Chapter 2: Architecture and Runtime Components

April 13, 2026 · View on GitHub

Welcome to Chapter 2: Architecture and Runtime Components. In this part of Tabby Tutorial: Self-Hosted AI Coding Assistant Architecture and Operations, you will build an intuitive mental model first, then move into concrete implementation details and practical production tradeoffs.

Tabby is more than a single completion endpoint.

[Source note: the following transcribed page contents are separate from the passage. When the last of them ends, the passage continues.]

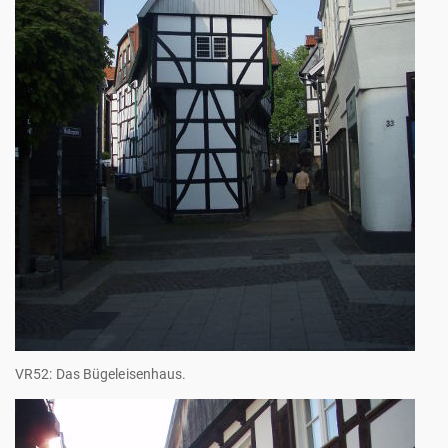
VR52: Das Bügeleisenhaus.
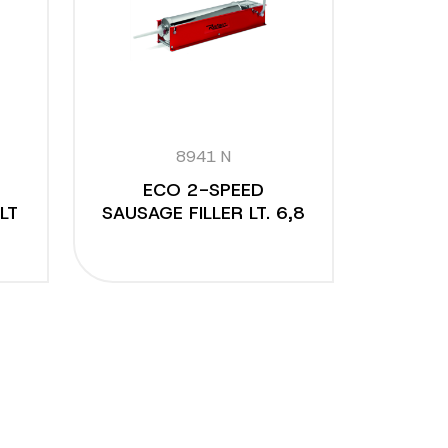
8941 N
ECO 2-SPEED
LT
SAUSAGE FILLER LT. 6,8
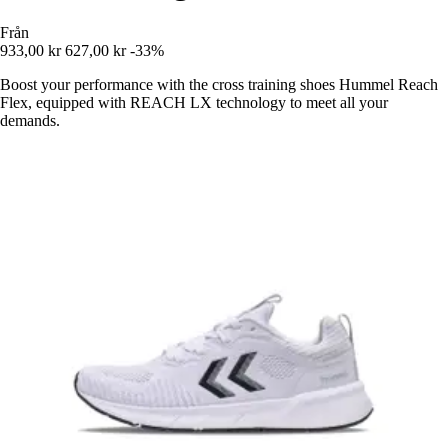
Från
933,00 kr
627,00 kr
-33%
Boost your performance with the cross training shoes Hummel Reach
Flex, equipped with REACH LX technology to meet all your
demands.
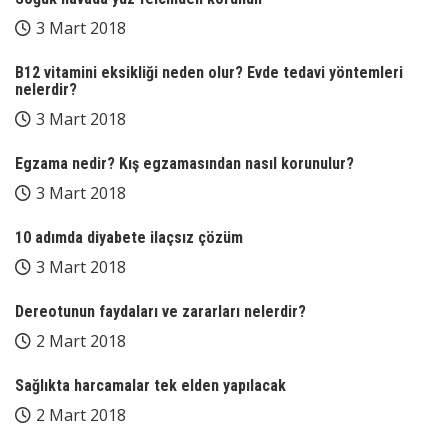
3 Mart 2018
B12 vitamini eksikliği neden olur? Evde tedavi yöntemleri
nelerdir?
3 Mart 2018
Egzama nedir? Kış egzamasından nasıl korunulur?
3 Mart 2018
10 adımda diyabete ilaçsız çözüm
3 Mart 2018
Dereotunun faydaları ve zararları nelerdir?
2 Mart 2018
Sağlıkta harcamalar tek elden yapılacak
2 Mart 2018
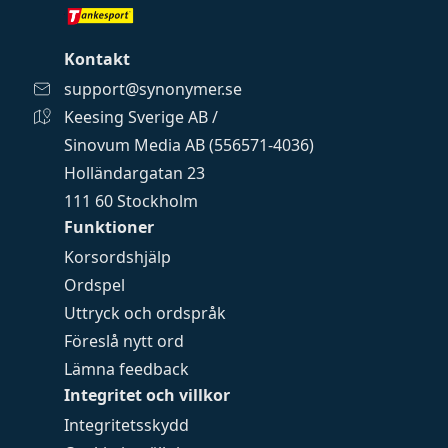
Kontakt
support@synonymer.se
Keesing Sverige AB /
Sinovum Media AB (556571-4036)
Holländargatan 23
111 60 Stockholm
Funktioner
Korsordshjälp
Ordspel
Uttryck och ordspråk
Föreslå nytt ord
Lämna feedback
Integritet och villkor
Integritetsskydd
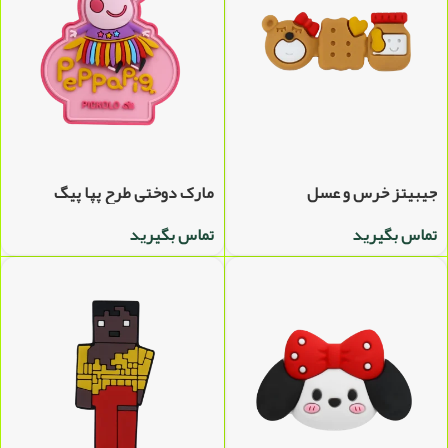
جیبیتز خرس و عسل
مارک دوختی طرح پپا پیگ
تماس بگیرید
تماس بگیرید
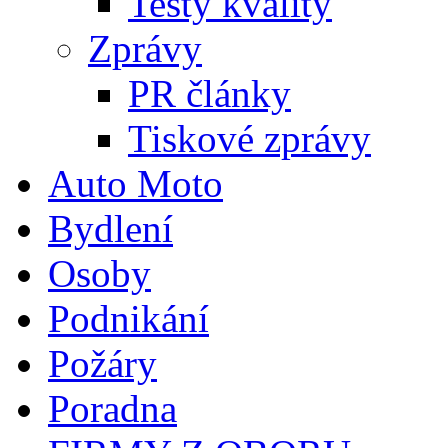
Testy kvality
Zprávy
PR články
Tiskové zprávy
Auto Moto
Bydlení
Osoby
Podnikání
Požáry
Poradna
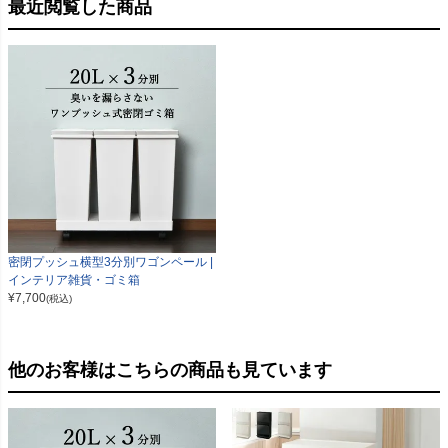
最近閲覧した商品
密閉プッシュ横型3分別ワゴンペール |
インテリア雑貨・ゴミ箱
¥
7,700
(税込)
他のお客様はこちらの商品も見ています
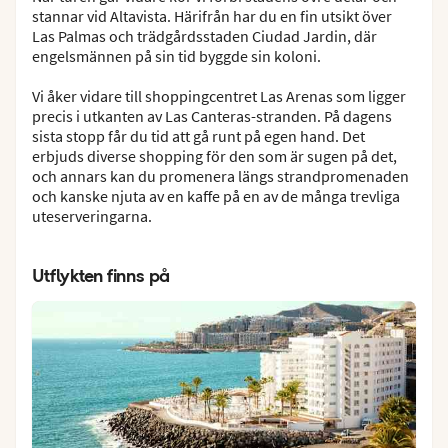
stannar vid Altavista. Härifrån har du en fin utsikt över
Las Palmas och trädgårdsstaden Ciudad Jardin, där
engelsmännen på sin tid byggde sin koloni.
Vi åker vidare till shoppingcentret Las Arenas som ligger
precis i utkanten av Las Canteras-stranden. På dagens
sista stopp får du tid att gå runt på egen hand. Det
erbjuds diverse shopping för den som är sugen på det,
och annars kan du promenera längs strandpromenaden
och kanske njuta av en kaffe på en av de många trevliga
uteserveringarna.
Utflykten finns på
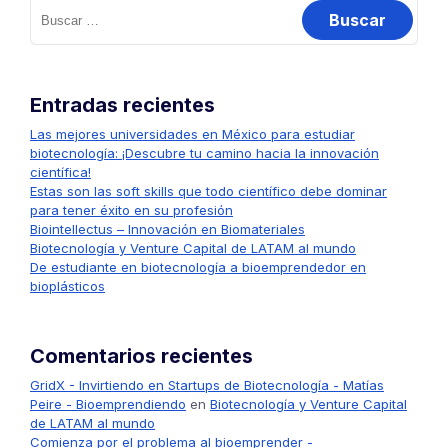
Buscar:
Entradas recientes
Las mejores universidades en México para estudiar
biotecnología: ¡Descubre tu camino hacia la innovación
científica!
Estas son las soft skills que todo científico debe dominar
para tener éxito en su profesión
Biointellectus – Innovación en Biomateriales
Biotecnología y Venture Capital de LATAM al mundo
De estudiante en biotecnología a bioemprendedor en
bioplásticos
Comentarios recientes
GridX - Invirtiendo en Startups de Biotecnología - Matías
Peire - Bioemprendiendo
en
Biotecnología y Venture Capital
de LATAM al mundo
Comienza por el problema al bioemprender -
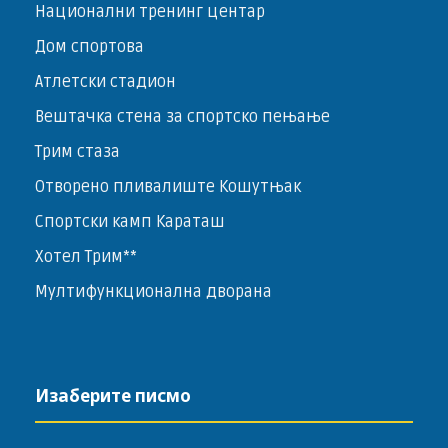
Национални тренинг центар
Дом спортова
Атлетски стадион
Вештачка стена за спортско пењање
Трим стаза
Отворено пливалиште Кошутњак
Спортски камп Караташ
Хотел Трим**
Мултифункционална дворана
Изаберите писмо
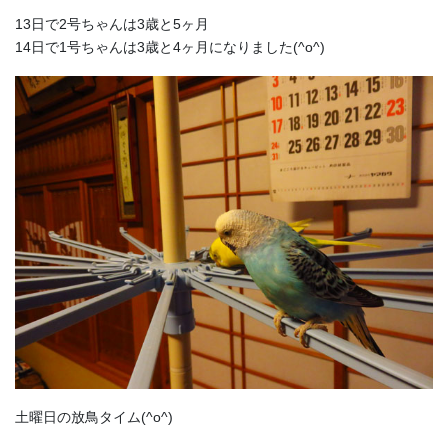
13日で2号ちゃんは3歳と5ヶ月
14日で1号ちゃんは3歳と4ヶ月になりました(^o^)
土曜日の放鳥タイム(^o^)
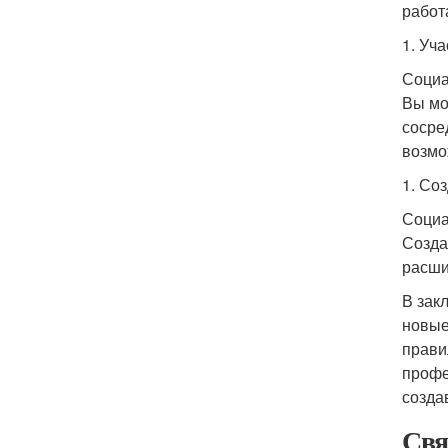
работ
1. Уч
Социа
Вы мо
сосре
возмо
1. Со
Социа
Созда
расши
В зак
новые
прави
профе
созда
Свя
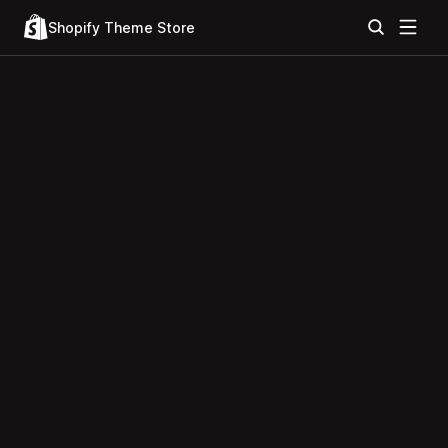
Shopify Theme Store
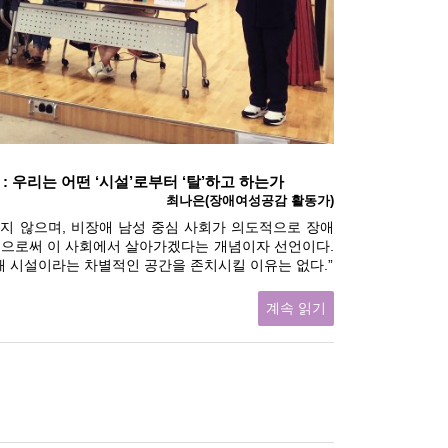
: 우리는 어떤 ‘시설’로부터 ‘탈’하고 하는가
최나은(장애여성공감 활동가)
지 않으며, 비장애 남성 중심 사회가 의도적으로 장애
민으로써 이 사회에서 살아가겠다는 개념이자 선언이다.
해 시설이라는 차별적인 공간을 존치시킬 이유는 없다.”
계속 읽기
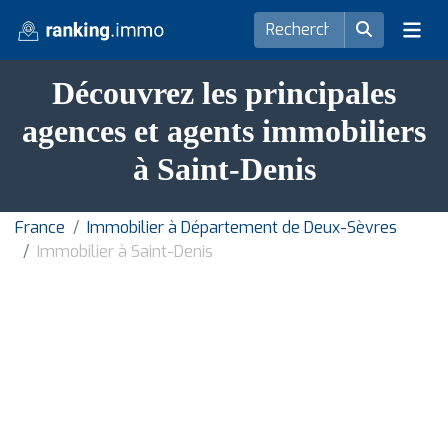
Découvrez les principales
agences et agents immobiliers
à Saint-Denis
France
Immobilier à Département de Deux-Sèvres
Immobilier à Saint-Denis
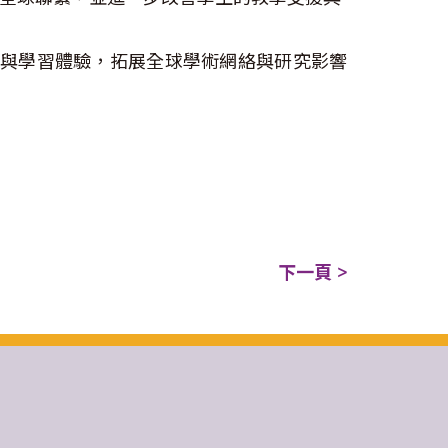
素與學習體驗，拓展全球學術網絡與研究影響
下一頁 >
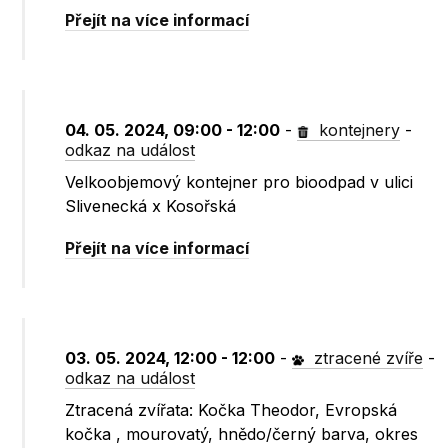
Přejít na více informací
04. 05. 2024, 09:00 - 12:00
-
kontejnery
-
odkaz na událost
Velkoobjemový kontejner pro bioodpad v ulici
Slivenecká x Kosořská
Přejít na více informací
03. 05. 2024, 12:00 - 12:00
-
ztracené zvíře
-
odkaz na událost
Ztracená zvířata: Kočka Theodor, Evropská
kočka , mourovatý, hnědo/černý barva, okres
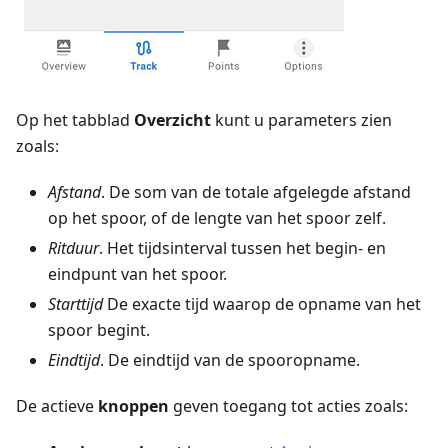
Op het tabblad
Overzicht
kunt u parameters zien
zoals:
Afstand
. De som van de totale afgelegde afstand
op het spoor, of de lengte van het spoor zelf.
Ritduur
. Het tijdsinterval tussen het begin- en
eindpunt van het spoor.
Starttijd
De exacte tijd waarop de opname van het
spoor begint.
Eindtijd
. De eindtijd van de spooropname.
De actieve
knoppen
geven toegang tot acties zoals:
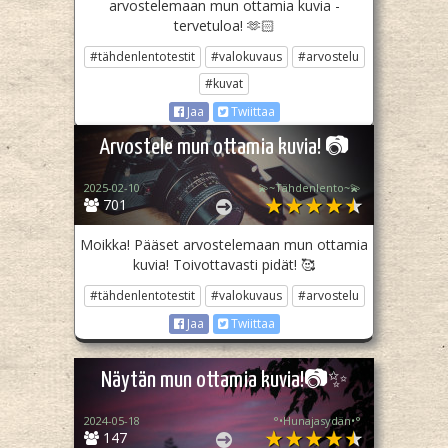
arvostelemaan mun ottamia kuvia -
tervetuloa! 🫶🏻
#tähdenlentotestit
#valokuvaus
#arvostelu
#kuvat
Jaa
Twiittaa
Arvostele mun ottamia kuvia! 📷
2025-02-10
💫~Tähdenlento~💫
701
Moikka! Pääset arvostelemaan mun ottamia
kuvia! Toivottavasti pidät! 🥰
#tähdenlentotestit
#valokuvaus
#arvostelu
Jaa
Twiittaa
Näytän mun ottamia kuvia!📷✨
2024-05-18
°•Hunajasydän•°
147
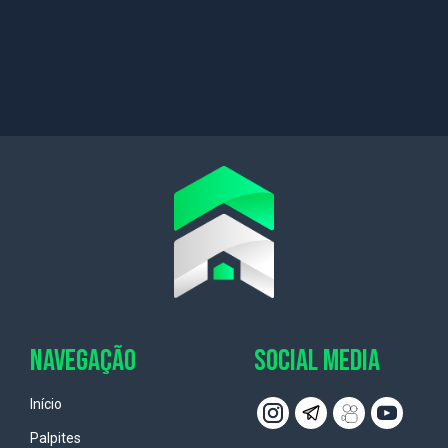
NAVEGAÇÃO
SOCIAL MEDIA
Início
Palpites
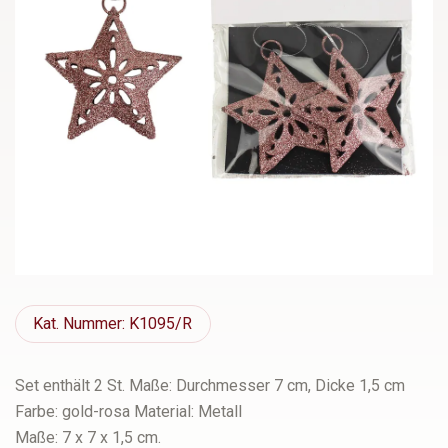
Kat.
Nummer: K1095/R
Set enthält 2 St. Maße: Durchmesser 7 cm, Dicke 1,5 cm
Farbe: gold-rosa Material: Metall
Maße: 7 x 7 x 1,5 cm.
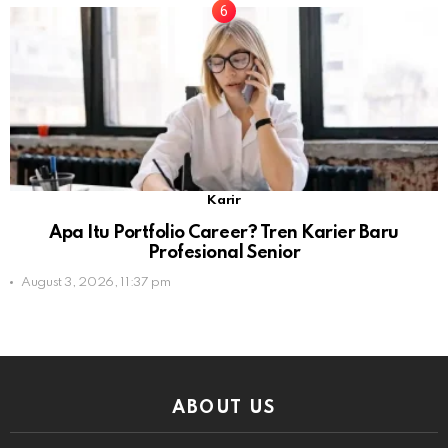
Karir
Apa Itu Portfolio Career? Tren Karier Baru
Profesional Senior
August 3, 2026, 11:37 pm
ABOUT US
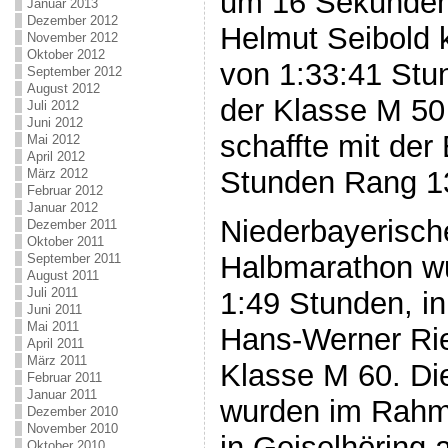
um 16 Sekunden
Januar 2013
Dezember 2012
Helmut Seibold 
November 2012
Oktober 2012
von 1:33:41 Stu
September 2012
August 2012
der Klasse M 50
Juli 2012
Juni 2012
schaffte mit der
Mai 2012
April 2012
Stunden Rang 13
März 2012
Februar 2012
Januar 2012
Niederbayerisch
Dezember 2011
Oktober 2011
Halbmarathon wu
September 2011
August 2011
Juli 2011
1:49 Stunden, i
Juni 2011
Mai 2011
Hans-Werner Riel
April 2011
März 2011
Klasse M 60. Di
Februar 2011
Januar 2011
wurden im Rahm
Dezember 2010
November 2010
in Geiselhöring 
Oktober 2010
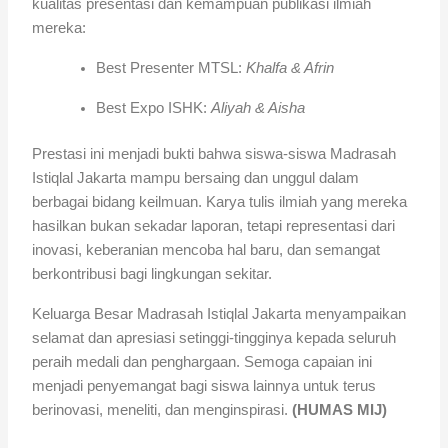
kualitas presentasi dan kemampuan publikasi ilmiah
mereka:
Best Presenter MTSL:
Khalfa & Afrin
Best Expo ISHK:
Aliyah & Aisha
Prestasi ini menjadi bukti bahwa siswa-siswa Madrasah
Istiqlal Jakarta mampu bersaing dan unggul dalam
berbagai bidang keilmuan. Karya tulis ilmiah yang mereka
hasilkan bukan sekadar laporan, tetapi representasi dari
inovasi, keberanian mencoba hal baru, dan semangat
berkontribusi bagi lingkungan sekitar.
Keluarga Besar Madrasah Istiqlal Jakarta menyampaikan
selamat dan apresiasi setinggi-tingginya kepada seluruh
peraih medali dan penghargaan. Semoga capaian ini
menjadi penyemangat bagi siswa lainnya untuk terus
berinovasi, meneliti, dan menginspirasi.
(HUMAS MIJ)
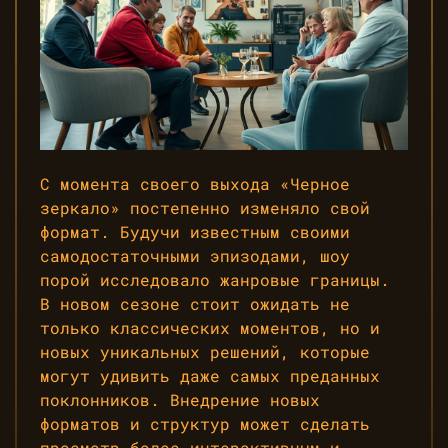
С момента своего выхода «Черное
зеркало» постепенно изменяло свой
формат. Будучи известным своими
самодостаточными эпизодами, шоу
порой исследовало жанровые границы.
В новом сезоне стоит ожидать не
только классических моментов, но и
новых уникальных решений, которые
могут удивить даже самых преданных
поклонников. Внедрение новых
форматов и структур может сделать
просмотр более интерактивным и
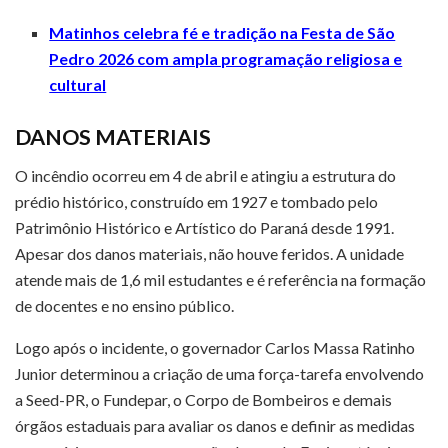
Matinhos celebra fé e tradição na Festa de São
Pedro 2026 com ampla programação religiosa e
cultural
DANOS MATERIAIS
O incêndio ocorreu em 4 de abril e atingiu a estrutura do
prédio histórico, construído em 1927 e tombado pelo
Patrimônio Histórico e Artístico do Paraná desde 1991.
Apesar dos danos materiais, não houve feridos. A unidade
atende mais de 1,6 mil estudantes e é referência na formação
de docentes e no ensino público.
Logo após o incidente, o governador Carlos Massa Ratinho
Junior determinou a criação de uma força-tarefa envolvendo
a Seed-PR, o Fundepar, o Corpo de Bombeiros e demais
órgãos estaduais para avaliar os danos e definir as medidas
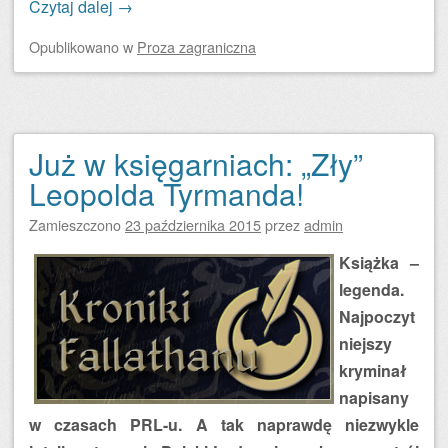
Czytaj dalej
→
Opublikowano
w
Proza zagraniczna
Już w księgarniach: „Zły”
Leopolda Tyrmanda!
Zamieszczono
23 października 2015
przez
admin
Książka –
legenda.
Najpoczyt
niejszy
kryminał
napisany
w czasach PRL-u. A tak naprawdę niezwykle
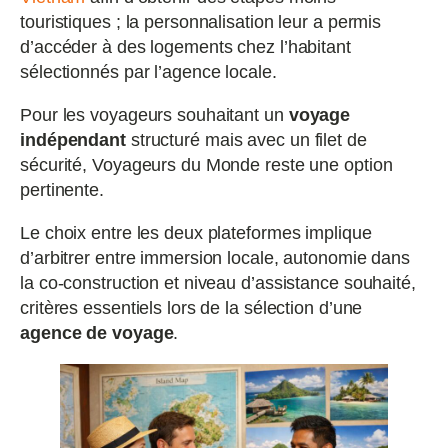
touristiques ; la personnalisation leur a permis
d’accéder à des logements chez l’habitant
sélectionnés par l’agence locale.
Pour les voyageurs souhaitant un
voyage
indépendant
structuré mais avec un filet de
sécurité, Voyageurs du Monde reste une option
pertinente.
Le choix entre les deux plateformes implique
d’arbitrer entre immersion locale, autonomie dans
la co-construction et niveau d’assistance souhaité,
critères essentiels lors de la sélection d’une
agence de voyage
.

It is a layered runtime that combines server services, context processing, and editor-facing agent bridges.

Learning Goals

map major runtime components and boundaries
understand request flow from editor to model backend
identify where to place custom integrations and controls

Core Component Map

Component	Responsibility
Tabby server	serves completion/chat APIs and admin web UI
`tabby-agent`	LSP bridge between editors and Tabby APIs
editor extension	user interaction layer for completion/chat
model backends	completion/chat/embedding inference providers
indexing subsystem	builds repository and document context

Runtime Flow

sequenceDiagram
    participant Dev as Developer
    participant Ext as Editor Extension
    participant Agent as tabby-agent
    participant Srv as Tabby Server
    participant Model as Model Backend

    Dev->>Ext: trigger completion/chat
    Ext->>Agent: send LSP request
    Agent->>Srv: call Tabby API
    Srv->>Model: inference request with context
    Model-->>Srv: generated output
    Srv-->>Agent: completion/chat payload
    Agent-->>Ext: LSP response
    Ext-->>Dev: inline result

Repository Structure Orientation

Path	Why You Care
`clients/`	extension and agent-side integration patterns
`crates/`	core server/runtime internals implemented in Rust
`website/docs/`	operational and configuration guidance
`ee/`	enterprise-oriented modules and integrations

Design Implications

API and LSP boundaries let teams update editor adapters independently.
Model provider abstraction enables mixed local and remote deployment strategy.
Context indexing is a first-class system, not an optional add-on.

Source References

Summary

You now have a structural map for where behavior lives and how requests move across Tabby.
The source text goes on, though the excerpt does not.